First off, 'Cyrano de Bergerac' and 'O me, O life!' are both wonderful works.
Personally, I absolutely love 'I Wandered Lonely as a Cloud' by William Wordsworth:
I wandered lonely as a cloud
That floats on high o'er vales and hills,
When all at once I saw a crowd,
A host, of golden daffodils;
Beside the lake, beneath the trees,
Fluttering and dancing in the breeze.
Continuous as the stars that shine
And twinkle on the milky way,
They stretched in never-ending line
Along the margin of a bay:
Ten thousand saw I at a glance,
Tossing their heads in sprightly dance.
The waves beside them danced; but they
Out-did the sparkling waves in glee:
A poet could not but be gay,
In such a jocund company:
I gazed--and gazed--but little thought
What wealth the show to me had brought:
For oft, when on my couch I lie
In vacant or in pensive mood,
They flash upon that inward eye
Which is the bliss of solitude;
And then my heart with pleasure fills,
And dances with the daffodils.
---
To me, this is the quintessence of 'sprightly' poetry, so to say. It is in essence a great focus of my beliefs, of the lively poetic spirit, and of many other sundry things.
---
The eighteenth of Shakespeare's 'Sonnets' (which, if I had to choose only one work, I'd say this is his best and perhaps the best piece of literature I have ever read) is probably the best of them all, and the most famous.

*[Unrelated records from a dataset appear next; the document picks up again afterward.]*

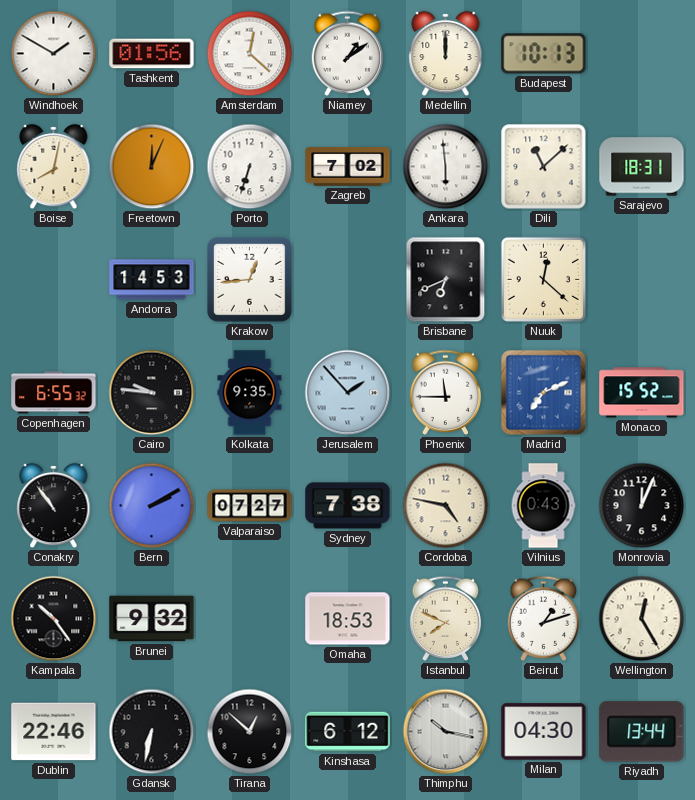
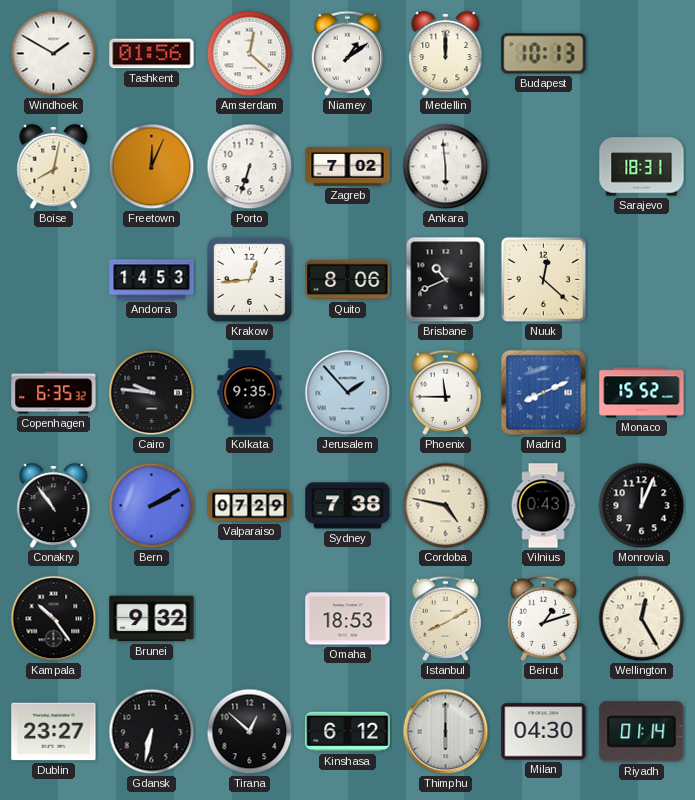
Dili: 11:08 -> none
Quito: none -> 8:06
Brisbane: 6:41 -> 10:41
Copenhagen: 6:55 -> 6:35
Madrid: 7:11 -> 8:11
Valparaiso: 07:27 -> 07:29
Istanbul: 7:49 -> 8:10
Dublin: 22:46 -> 23:27
Thimphu: 10:17 -> 6:00
Riyadh: 13:44 -> 01:14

Shall I compare thee to a summer's day?
Thou art more lovely and more temperate:
Rough winds do shake the darling buds of May,
And summer's lease hath all too short a date:
Sometime too hot the eye of heaven shines,
And often is his gold complexion dimm'd;
And every fair from fair sometime declines,
By chance or nature's changing course untrimm'd;
But thy eternal summer shall not fade
Nor lose possession of that fair thou owest;
Nor shall Death brag thou wander'st in his shade,
When in eternal lines to time thou growest:
So long as men can breathe or eyes can see,
So long lives this and this gives life to thee.
---
This is the great turning point, where the speaker stops his harsh attitude toward the lead character in wanting him to marry and conceive, and begins truly describing love as it should be. I love Shakespeare's language and I often try some similar techniques myself, and most of my writings are greatly inspired by Shakespeare's.